Search the records for "านสไตล". Report every line where it occurs.

- Data for processing -
-.-.-

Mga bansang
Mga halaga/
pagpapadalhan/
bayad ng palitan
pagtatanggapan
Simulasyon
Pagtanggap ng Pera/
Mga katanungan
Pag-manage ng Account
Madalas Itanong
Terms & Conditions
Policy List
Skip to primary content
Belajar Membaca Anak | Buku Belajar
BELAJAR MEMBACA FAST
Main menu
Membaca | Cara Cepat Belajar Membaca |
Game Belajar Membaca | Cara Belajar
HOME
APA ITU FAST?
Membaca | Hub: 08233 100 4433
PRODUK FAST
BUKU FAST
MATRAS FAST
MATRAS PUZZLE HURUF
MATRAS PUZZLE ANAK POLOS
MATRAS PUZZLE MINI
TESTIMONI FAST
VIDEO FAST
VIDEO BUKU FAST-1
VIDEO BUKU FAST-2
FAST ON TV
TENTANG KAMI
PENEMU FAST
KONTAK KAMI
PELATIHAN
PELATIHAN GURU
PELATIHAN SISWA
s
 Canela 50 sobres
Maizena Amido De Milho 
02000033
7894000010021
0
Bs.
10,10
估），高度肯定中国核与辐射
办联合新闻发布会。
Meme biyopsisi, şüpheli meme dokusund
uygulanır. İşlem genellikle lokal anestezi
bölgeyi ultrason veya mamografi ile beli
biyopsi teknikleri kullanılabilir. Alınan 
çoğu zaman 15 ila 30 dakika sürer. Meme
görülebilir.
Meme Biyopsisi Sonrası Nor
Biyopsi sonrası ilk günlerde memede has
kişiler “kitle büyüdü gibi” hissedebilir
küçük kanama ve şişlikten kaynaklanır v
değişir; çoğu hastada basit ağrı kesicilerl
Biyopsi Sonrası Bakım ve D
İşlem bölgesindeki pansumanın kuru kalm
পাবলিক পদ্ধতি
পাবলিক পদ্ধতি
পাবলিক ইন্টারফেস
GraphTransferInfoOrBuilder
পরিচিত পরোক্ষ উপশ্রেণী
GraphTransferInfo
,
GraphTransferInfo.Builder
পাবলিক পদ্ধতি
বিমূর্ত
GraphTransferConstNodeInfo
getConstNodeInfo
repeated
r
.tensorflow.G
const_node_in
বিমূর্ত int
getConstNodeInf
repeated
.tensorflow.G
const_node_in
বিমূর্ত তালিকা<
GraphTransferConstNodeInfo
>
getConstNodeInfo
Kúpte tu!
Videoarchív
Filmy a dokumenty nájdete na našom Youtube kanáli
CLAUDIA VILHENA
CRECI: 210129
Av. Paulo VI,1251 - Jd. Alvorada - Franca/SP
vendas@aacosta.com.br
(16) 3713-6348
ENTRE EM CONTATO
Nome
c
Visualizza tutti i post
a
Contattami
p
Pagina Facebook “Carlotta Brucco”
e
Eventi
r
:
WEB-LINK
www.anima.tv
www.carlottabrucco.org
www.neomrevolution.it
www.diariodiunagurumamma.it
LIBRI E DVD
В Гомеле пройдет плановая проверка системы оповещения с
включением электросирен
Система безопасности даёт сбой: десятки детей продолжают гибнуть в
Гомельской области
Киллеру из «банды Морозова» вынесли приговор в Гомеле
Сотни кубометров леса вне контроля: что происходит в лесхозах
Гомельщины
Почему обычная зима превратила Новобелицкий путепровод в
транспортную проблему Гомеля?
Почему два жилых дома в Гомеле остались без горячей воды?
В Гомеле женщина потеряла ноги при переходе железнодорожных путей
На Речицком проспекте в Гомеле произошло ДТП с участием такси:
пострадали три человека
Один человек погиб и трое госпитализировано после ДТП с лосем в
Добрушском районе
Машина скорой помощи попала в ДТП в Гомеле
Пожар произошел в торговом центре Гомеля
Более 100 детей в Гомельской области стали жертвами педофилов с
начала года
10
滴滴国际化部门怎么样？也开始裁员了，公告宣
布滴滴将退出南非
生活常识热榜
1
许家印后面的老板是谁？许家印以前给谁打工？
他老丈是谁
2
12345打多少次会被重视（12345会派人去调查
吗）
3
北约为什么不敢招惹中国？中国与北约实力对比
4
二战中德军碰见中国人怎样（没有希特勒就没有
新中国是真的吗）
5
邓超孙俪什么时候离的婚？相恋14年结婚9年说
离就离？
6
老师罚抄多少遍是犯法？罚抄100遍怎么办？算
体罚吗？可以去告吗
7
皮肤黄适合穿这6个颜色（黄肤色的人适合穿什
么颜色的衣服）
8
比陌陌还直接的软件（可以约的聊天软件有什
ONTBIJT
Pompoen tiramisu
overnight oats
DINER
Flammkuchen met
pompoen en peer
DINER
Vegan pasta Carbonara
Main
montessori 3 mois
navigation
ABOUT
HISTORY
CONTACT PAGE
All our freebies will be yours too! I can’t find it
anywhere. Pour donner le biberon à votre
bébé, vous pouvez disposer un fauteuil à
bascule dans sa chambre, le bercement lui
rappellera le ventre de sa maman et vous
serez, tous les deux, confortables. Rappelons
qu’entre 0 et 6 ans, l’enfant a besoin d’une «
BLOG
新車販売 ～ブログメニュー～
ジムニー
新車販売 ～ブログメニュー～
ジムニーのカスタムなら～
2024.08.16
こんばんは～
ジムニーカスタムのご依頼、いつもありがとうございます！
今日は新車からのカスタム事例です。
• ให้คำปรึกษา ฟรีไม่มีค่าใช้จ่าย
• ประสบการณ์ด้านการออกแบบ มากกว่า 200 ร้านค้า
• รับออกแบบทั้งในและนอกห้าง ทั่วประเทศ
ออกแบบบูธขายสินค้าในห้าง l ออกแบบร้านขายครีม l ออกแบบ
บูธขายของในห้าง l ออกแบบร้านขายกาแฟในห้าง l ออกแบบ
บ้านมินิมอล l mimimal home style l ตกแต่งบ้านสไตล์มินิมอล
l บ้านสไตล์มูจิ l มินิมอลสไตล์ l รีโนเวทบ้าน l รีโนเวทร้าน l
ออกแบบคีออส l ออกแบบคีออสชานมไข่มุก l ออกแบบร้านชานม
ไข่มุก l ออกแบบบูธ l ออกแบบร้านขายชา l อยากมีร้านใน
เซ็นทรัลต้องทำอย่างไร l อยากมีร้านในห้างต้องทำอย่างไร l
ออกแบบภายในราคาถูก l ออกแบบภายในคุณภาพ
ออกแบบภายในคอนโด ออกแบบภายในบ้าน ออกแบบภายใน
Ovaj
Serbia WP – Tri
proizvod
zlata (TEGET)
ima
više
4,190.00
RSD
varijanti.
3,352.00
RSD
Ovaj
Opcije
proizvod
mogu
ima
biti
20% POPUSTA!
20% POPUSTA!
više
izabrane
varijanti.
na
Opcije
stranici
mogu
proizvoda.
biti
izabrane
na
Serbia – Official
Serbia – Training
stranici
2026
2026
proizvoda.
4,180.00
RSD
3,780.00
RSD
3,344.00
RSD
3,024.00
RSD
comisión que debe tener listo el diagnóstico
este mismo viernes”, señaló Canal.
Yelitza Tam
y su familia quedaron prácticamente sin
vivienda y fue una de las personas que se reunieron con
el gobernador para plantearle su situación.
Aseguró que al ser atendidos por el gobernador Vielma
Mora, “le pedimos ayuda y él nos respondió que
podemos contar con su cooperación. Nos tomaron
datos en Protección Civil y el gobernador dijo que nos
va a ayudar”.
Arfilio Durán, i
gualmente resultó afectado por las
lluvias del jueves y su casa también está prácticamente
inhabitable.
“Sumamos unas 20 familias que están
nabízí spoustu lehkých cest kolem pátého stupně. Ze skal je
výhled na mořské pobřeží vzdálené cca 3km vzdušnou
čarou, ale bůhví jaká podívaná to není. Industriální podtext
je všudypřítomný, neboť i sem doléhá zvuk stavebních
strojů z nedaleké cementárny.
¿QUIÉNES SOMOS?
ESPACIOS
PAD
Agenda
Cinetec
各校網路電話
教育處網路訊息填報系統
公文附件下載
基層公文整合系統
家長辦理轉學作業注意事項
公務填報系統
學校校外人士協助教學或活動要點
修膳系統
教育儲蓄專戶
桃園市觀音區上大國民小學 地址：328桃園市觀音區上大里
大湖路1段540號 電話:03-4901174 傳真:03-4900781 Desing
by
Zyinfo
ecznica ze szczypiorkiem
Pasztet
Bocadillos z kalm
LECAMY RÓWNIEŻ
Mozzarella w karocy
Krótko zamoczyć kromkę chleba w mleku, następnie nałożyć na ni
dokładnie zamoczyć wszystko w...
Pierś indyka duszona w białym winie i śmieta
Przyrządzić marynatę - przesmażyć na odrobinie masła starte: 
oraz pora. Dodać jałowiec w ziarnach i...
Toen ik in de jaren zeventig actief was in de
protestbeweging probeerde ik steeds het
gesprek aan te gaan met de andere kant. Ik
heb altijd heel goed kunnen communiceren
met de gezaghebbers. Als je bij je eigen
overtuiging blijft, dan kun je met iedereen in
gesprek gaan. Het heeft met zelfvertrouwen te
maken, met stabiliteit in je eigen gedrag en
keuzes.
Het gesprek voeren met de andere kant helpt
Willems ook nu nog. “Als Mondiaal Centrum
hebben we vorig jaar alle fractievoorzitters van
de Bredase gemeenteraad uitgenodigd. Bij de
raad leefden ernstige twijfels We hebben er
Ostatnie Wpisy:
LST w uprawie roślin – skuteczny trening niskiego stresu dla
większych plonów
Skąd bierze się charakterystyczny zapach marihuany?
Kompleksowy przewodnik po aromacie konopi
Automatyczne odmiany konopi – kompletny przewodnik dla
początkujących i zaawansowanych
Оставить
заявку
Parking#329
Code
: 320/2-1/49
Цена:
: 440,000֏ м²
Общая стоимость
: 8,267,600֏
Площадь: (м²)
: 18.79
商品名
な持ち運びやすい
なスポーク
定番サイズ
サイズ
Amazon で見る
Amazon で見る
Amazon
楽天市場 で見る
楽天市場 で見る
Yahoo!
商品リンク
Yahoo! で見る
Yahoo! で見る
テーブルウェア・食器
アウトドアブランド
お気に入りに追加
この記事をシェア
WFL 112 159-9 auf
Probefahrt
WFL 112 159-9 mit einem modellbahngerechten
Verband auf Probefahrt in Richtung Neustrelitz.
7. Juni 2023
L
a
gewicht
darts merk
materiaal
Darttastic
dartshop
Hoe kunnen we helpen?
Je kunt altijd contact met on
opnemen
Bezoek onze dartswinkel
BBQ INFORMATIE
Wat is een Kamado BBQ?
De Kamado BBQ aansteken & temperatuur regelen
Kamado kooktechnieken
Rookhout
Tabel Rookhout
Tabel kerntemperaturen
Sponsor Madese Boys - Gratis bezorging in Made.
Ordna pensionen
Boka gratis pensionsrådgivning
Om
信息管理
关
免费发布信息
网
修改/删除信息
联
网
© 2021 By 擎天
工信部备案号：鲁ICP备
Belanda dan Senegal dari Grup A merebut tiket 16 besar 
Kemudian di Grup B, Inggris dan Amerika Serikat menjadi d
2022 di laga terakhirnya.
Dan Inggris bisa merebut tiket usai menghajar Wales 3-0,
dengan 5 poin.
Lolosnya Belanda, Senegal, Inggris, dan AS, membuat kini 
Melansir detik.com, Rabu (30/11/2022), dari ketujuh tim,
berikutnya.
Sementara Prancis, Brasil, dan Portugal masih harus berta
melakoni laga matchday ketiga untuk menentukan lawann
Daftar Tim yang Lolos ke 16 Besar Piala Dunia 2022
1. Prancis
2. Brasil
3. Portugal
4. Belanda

-.-.-

- Written solution -
บ้านมินิมอล l mimimal home style l ตกแต่งบ้านสไตล์มินิมอล
l บ้านสไตล์มูจิ l มินิมอลสไตล์ l รีโนเวทบ้าน l รีโนเวทร้าน l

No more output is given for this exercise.